Working data =
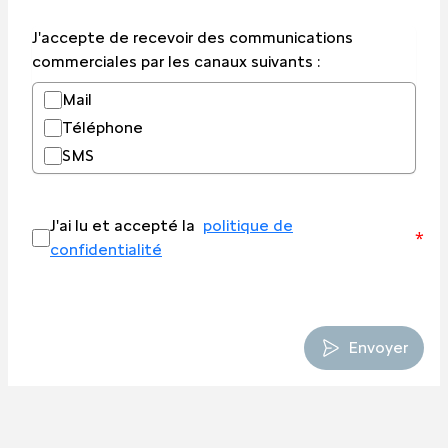
J'accepte de recevoir des communications
commerciales par les canaux suivants :
Mail
Téléphone
SMS
J'ai lu et accepté la
politique de
*
confidentialité
Envoyer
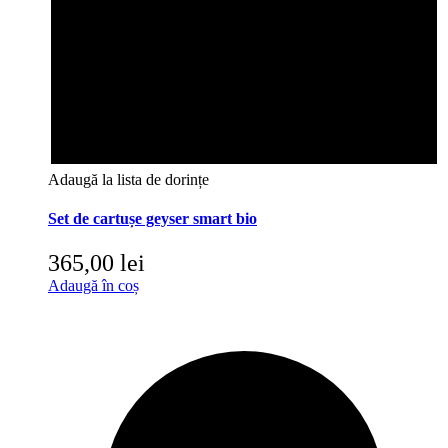
Adaugă la lista de dorințe
Set de cartușe geyser smart bio
365,00
lei
Adaugă în coș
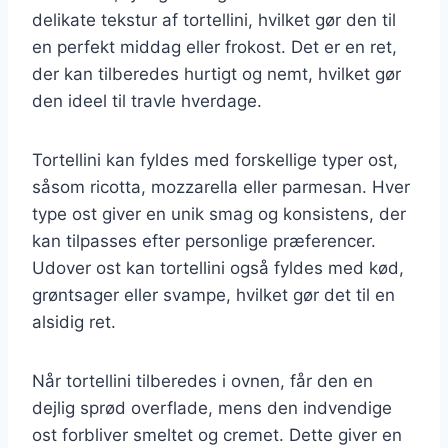
delikate tekstur af tortellini, hvilket gør den til
en perfekt middag eller frokost. Det er en ret,
der kan tilberedes hurtigt og nemt, hvilket gør
den ideel til travle hverdage.
Tortellini kan fyldes med forskellige typer ost,
såsom ricotta, mozzarella eller parmesan. Hver
type ost giver en unik smag og konsistens, der
kan tilpasses efter personlige præferencer.
Udover ost kan tortellini også fyldes med kød,
grøntsager eller svampe, hvilket gør det til en
alsidig ret.
Når tortellini tilberedes i ovnen, får den en
dejlig sprød overflade, mens den indvendige
ost forbliver smeltet og cremet. Dette giver en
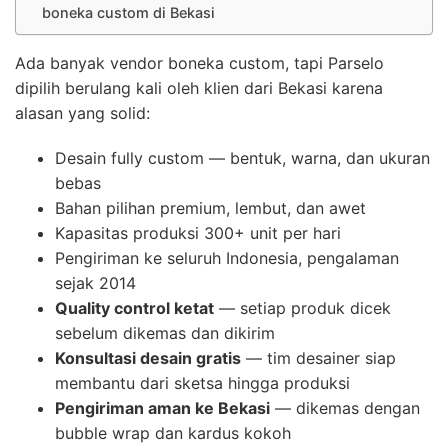
boneka custom di Bekasi
Ada banyak vendor boneka custom, tapi Parselo
dipilih berulang kali oleh klien dari Bekasi karena
alasan yang solid:
Desain fully custom — bentuk, warna, dan ukuran
bebas
Bahan pilihan premium, lembut, dan awet
Kapasitas produksi 300+ unit per hari
Pengiriman ke seluruh Indonesia, pengalaman
sejak 2014
Quality control ketat
— setiap produk dicek
sebelum dikemas dan dikirim
Konsultasi desain gratis
— tim desainer siap
membantu dari sketsa hingga produksi
Pengiriman aman ke Bekasi
— dikemas dengan
bubble wrap dan kardus kokoh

Problem to solve = Go through the records and copy each line with "dikemas" in it.

Your solution =
sebelum dikemas dan dikirim
— dikemas dengan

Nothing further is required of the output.